Morrison Foerster Adds Energy and Data Centre Transaction Partners in London as Power Infrastructure Deal Flow Accelerates
Morrison Foerster has hired partners specialising in energy transactions and data centre deals, reinforcing its London practice as transactional activity in power infrastructure and digital infrastructure converges. The hires follow the firm's earlier recruitment of tech M&A and commercial technology partners in London this year. The expansion reflects a broader market dynamic: the explosion in demand for data centres — driven by AI workloads and cloud computing — is creating a new class of energy-intensive infrastructure deals that require lawyers who can navigate both power purchase agreements (long-term contracts for electricity supply), grid connection agreements, and the M&A and financing structures needed to develop or acquire assets at scale. In parallel, DNV, the technical assurance body, published a position paper at the All Energy conference in Glasgow warning that scaling AI in energy networks requires formal digital trust frameworks. DNV's senior VP for UK and Ireland energy systems, Hari Vamadevan, stated that broader AI deployment without stronger governance, monitoring, and assurance frameworks introduces risks around operational control, system resilience, data quality, and regulatory oversight — reinforcing that energy and technology transactions now carry a distinct layer of digital governance complexity that legal advisers must understand.
Why this matters
The co-location of energy and data centre transactional expertise in a single law firm practice reflects how deal structures in these sectors are converging: a hyperscale data centre is now as much an energy infrastructure asset as it is a technology investment.
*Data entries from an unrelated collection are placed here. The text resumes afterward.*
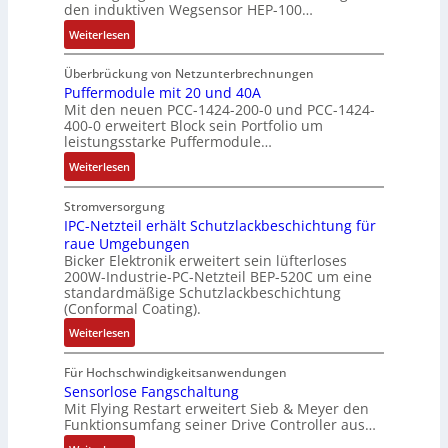
G
k
den induktiven Wegsensor HEP-100…
e
è
r
e
r
:
M
Weiterlesen
m
t
s
ä
I
o
e
r
c
f
n
m
Überbrückung von Netzunterbrechnungen
s
i
h
t
d
e
Puffermodule mit 20 und 40A
:
e
ä
e
Mit den neuen PCC-1424-200-0 und PCC-1424-
u
n
Q
b
f
400-0 erweitert Block sein Portfolio um
k
t
2
s
t
leistungsstarke Puffermodule…
t
a
-
-
s
:
i
u
Weiterlesen
E
u
f
P
v
f
r
n
ü
u
e
n
Stromversorgung
g
d
h
f
r
IPC-Netzteil erhält Schutzlackbeschichtung für
a
e
M
r
raue Umgebungen
f
W
h
b
a
e
Bicker Elektronik erweitert sein lüfterloses
e
e
m
n
r
r
200W-Industrie-PC-Netzteil BEP-520C um eine
r
g
e
i
k
z
standardmäßige Schutzlackbeschichtung
m
s
,
s
e
(Conformal Coating).
u
o
e
g
s
t
m
:
Weiterlesen
d
n
e
e
i
V
I
u
s
p
b
n
o
P
Für Hochschwindigkeitsanwendungen
l
o
r
e
g
r
C
Sensorlose Fangschaltung
e
r
ä
s
l
s
Mit Flying Restart erweitert Sieb & Meyer den
-
m
ü
g
t
e
t
Funktionsumfang seiner Drive Controller aus…
N
i
b
t
ä
i
a
e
Grid connection constraints across the UK and EU mean that energy lawyers who can advise on grid access agreements and regulatory interfaces with Ofgem are essential to closing these transactions. Morrison Foerster's build-out positions it to compete for the cross-sector mandates that Magic Circle and US firms are already chasing, particularly on the energy-tech nexus that will dominate infrastructure deal flow through the decade.
On the Ground
On an energy infrastructure transaction, a trainee would be responsible for grid connection agreement analysis — reviewing the terms under which a new data centre or generation asset connects to the national grid, and summarising key conditions and termination rights for the supervising partner. They would also coordinate regulatory filing submissions to Ofgem and draft planning permission or licence condition summaries as part of the due diligence process.
Interview prep
Soundbite
Data centres are now energy infrastructure deals — firms hiring energy lawyers alongside tech transactional partners are positioning for the decade's dominant deal type.
Question you might get
“What legal issues arise when a private equity sponsor acquires a data centre that relies on a bespoke grid connection agreement, and how would you advise on the key risks?”
Full answer
Morrison Foerster has hired energy and data centre transaction partners in London, a move that directly tracks the convergence of power infrastructure and digital infrastructure deal flow driven by AI-driven electricity demand. Grid constraints and long-lead power purchase agreements mean energy regulatory expertise is now a prerequisite for closing hyperscale data centre transactions. DNV's concurrent warning about AI governance risks in energy networks adds a compliance dimension: clients building or acquiring energy-intensive digital infrastructure now need advice that spans grid access, power contracting, and emerging digital assurance frameworks. Law firms that can bundle these capabilities are best placed for the infrastructure mandates that will define the next cycle.